* _Goal of the exercise_
Return every entry below exactly as written, minus the pictures.

* _Supplied data_
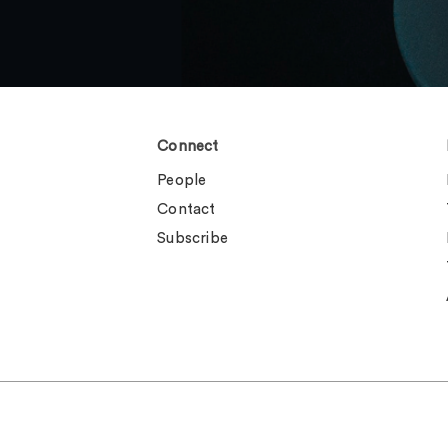
Connect
People
Contact
Subscribe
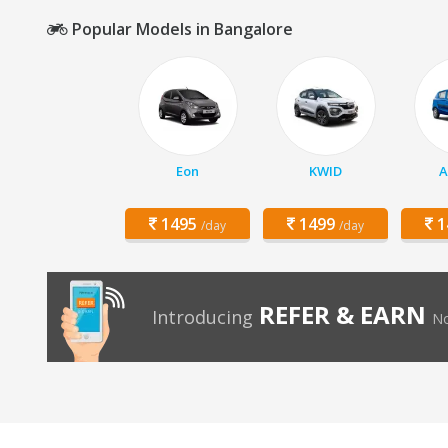
Popular Models in Bangalore
Eon
KWID
A
1495
1499
1
/day
/day
REFER & EARN
Introducing
No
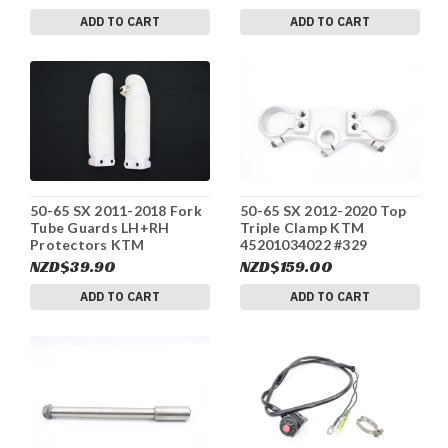
ADD TO CART
ADD TO CART
50-65 SX 2011-2018 Fork
50-65 SX 2012-2020 Top
Tube Guards LH+RH
Triple Clamp KTM
Protectors KTM
45201034022 #329
4610109400028 #329
NZD$39.90
NZD$159.00
ADD TO CART
ADD TO CART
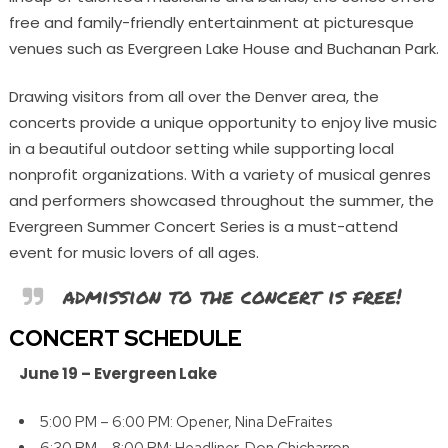
free and family-friendly entertainment at picturesque
venues such as Evergreen Lake House and Buchanan Park.
Drawing visitors from all over the Denver area, the
concerts provide a unique opportunity to enjoy live music
in a beautiful outdoor setting while supporting local
nonprofit organizations. With a variety of musical genres
and performers showcased throughout the summer, the
Evergreen Summer Concert Series is a must-attend
event for music lovers of all ages.
admission to the concert is free!
CONCERT SCHEDULE
June 19 –
Evergreen Lake
5:00 PM – 6:00 PM: Opener, Nina DeFraites
6:30 PM – 8:00 PM: Headliner, Don Chicharron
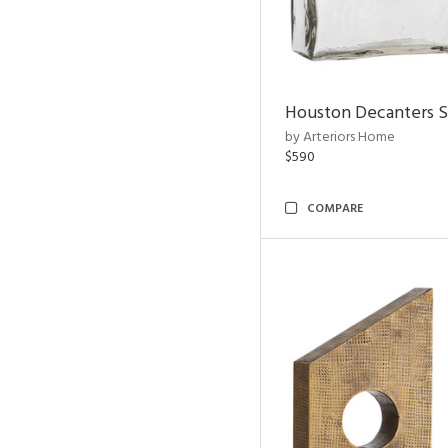
Houston Decanters S
by Arteriors Home
$590
COMPARE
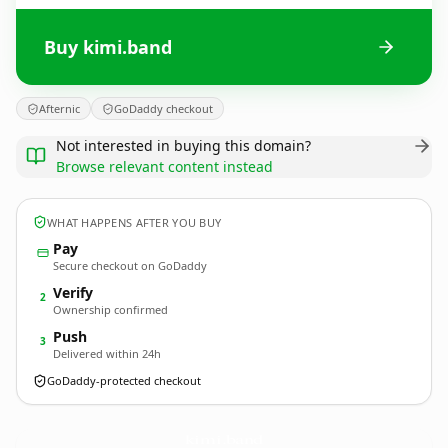
Buy kimi.band
Afternic
GoDaddy checkout
Not interested in buying this domain?
Browse relevant content instead
WHAT HAPPENS AFTER YOU BUY
Pay
Secure checkout on GoDaddy
Verify
2
Ownership confirmed
Push
3
Delivered within 24h
GoDaddy-protected checkout
kimi.
band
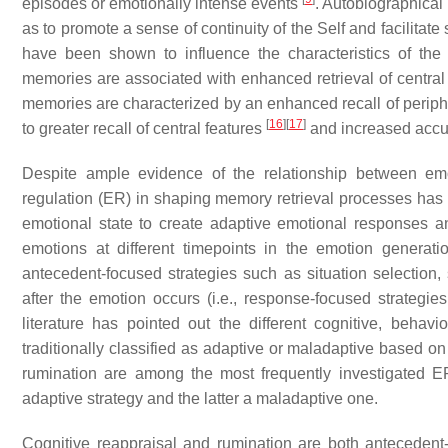
episodes or emotionally intense events
. Autobiographical
as to promote a sense of continuity of the Self and facilitate
have been shown to influence the characteristics of the
memories are associated with enhanced retrieval of central
memories are characterized by an enhanced recall of periph
[
16
]
[
17
]
to greater recall of central features
and increased acc
Despite ample evidence of the relationship between emo
regulation (ER) in shaping memory retrieval processes has be
emotional state to create adaptive emotional responses 
emotions at different timepoints in the emotion generat
antecedent-focused strategies such as situation selection, 
after the emotion occurs (i.e., response-focused strategie
literature has pointed out the different cognitive, behavi
traditionally classified as adaptive or maladaptive based 
rumination are among the most frequently investigated ER
adaptive strategy and the latter a maladaptive one.
Cognitive reappraisal and rumination are both antecedent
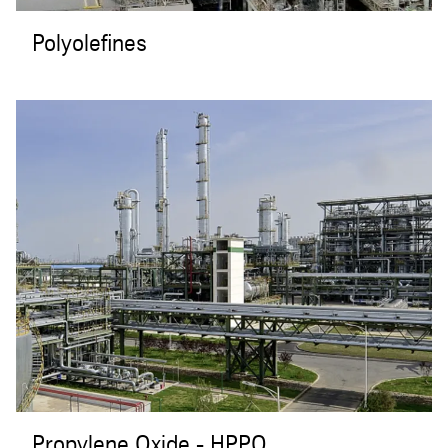
Polyolefines
Propylene Oxide - HPPO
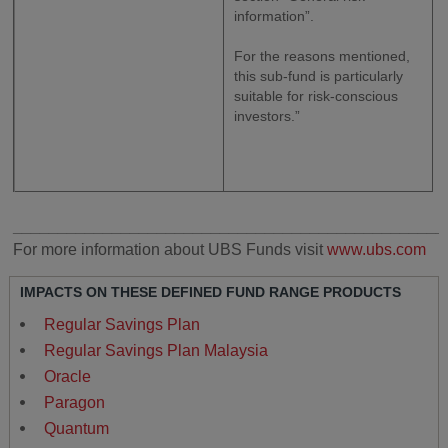
information”.
For the reasons mentioned,
this sub-fund is particularly
suitable for risk-conscious
investors.”
________________________________________________
For more information about UBS Funds visit
www.ubs.com
IMPACTS ON THESE DEFINED FUND RANGE PRODUCTS
Regular Savings Plan
Regular Savings Plan Malaysia
Oracle
Paragon
Quantum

* _Solved problem_
Connect
People
Contact
Subscribe
Popular Models in Bangalore
Eon
KWID
A
1495
1499
1
/day
/day
REFER & EARN
Introducing
No
ADD TO CART
ADD TO CART
50-65 SX 2011-2018 Fork
50-65 SX 2012-2020 Top
Tube Guards LH+RH
Triple Clamp KTM
Protectors KTM
45201034022 #329
4610109400028 #329
NZD$39.90
NZD$159.00
ADD TO CART
ADD TO CART
free and family-friendly entertainment at picturesque
venues such as Evergreen Lake House and Buchanan Park.
Drawing visitors from all over the Denver area, the
concerts provide a unique opportunity to enjoy live music
in a beautiful outdoor setting while supporting local
nonprofit organizations. With a variety of musical genres
and performers showcased throughout the summer, the
Evergreen Summer Concert Series is a must-attend
event for music lovers of all ages.
admission to the concert is free!
CONCERT SCHEDULE
June 19 –
Evergreen Lake
5:00 PM – 6:00 PM: Opener, Nina DeFraites
6:30 PM – 8:00 PM: Headliner, Don Chicharron
Houston Decanters S
by Arteriors Home
$590
COMPARE
Buy kimi.band
Afternic
GoDaddy checkout
Not interested in buying this domain?
Browse relevant content instead
WHAT HAPPENS AFTER YOU BUY
Pay
Secure checkout on GoDaddy
Verify
2
Ownership confirmed
Push
3
Delivered within 24h
GoDaddy-protected checkout
kimi.
band
episodes or emotionally intense events
. Autobiographical
as to promote a sense of continuity of the Self and facilitate
have been shown to influence the characteristics of the
memories are associated with enhanced retrieval of central
memories are characterized by an enhanced recall of periph
[
16
]
[
17
]
to greater recall of central features
and increased acc
Despite ample evidence of the relationship between emo
regulation (ER) in shaping memory retrieval processes has be
emotional state to create adaptive emotional responses 
emotions at different timepoints in the emotion generat
antecedent-focused strategies such as situation selection, 
after the emotion occurs (i.e., response-focused strategie
literature has pointed out the different cognitive, behavi
traditionally classified as adaptive or maladaptive based 
rumination are among the most frequently investigated ER
adaptive strategy and the latter a maladaptive one.
Cognitive reappraisal and rumination are both antecedent
Polyolefines
Propylene Oxide - HPPO
information”.
For the reasons mentioned,
this sub-fund is particularly
suitable for risk-conscious
investors.”
________________________________________________
For more information about UBS Funds visit
www.ubs.com
IMPACTS ON THESE DEFINED FUND RANGE PRODUCTS
Regular Savings Plan
Regular Savings Plan Malaysia
Oracle
Paragon
Quantum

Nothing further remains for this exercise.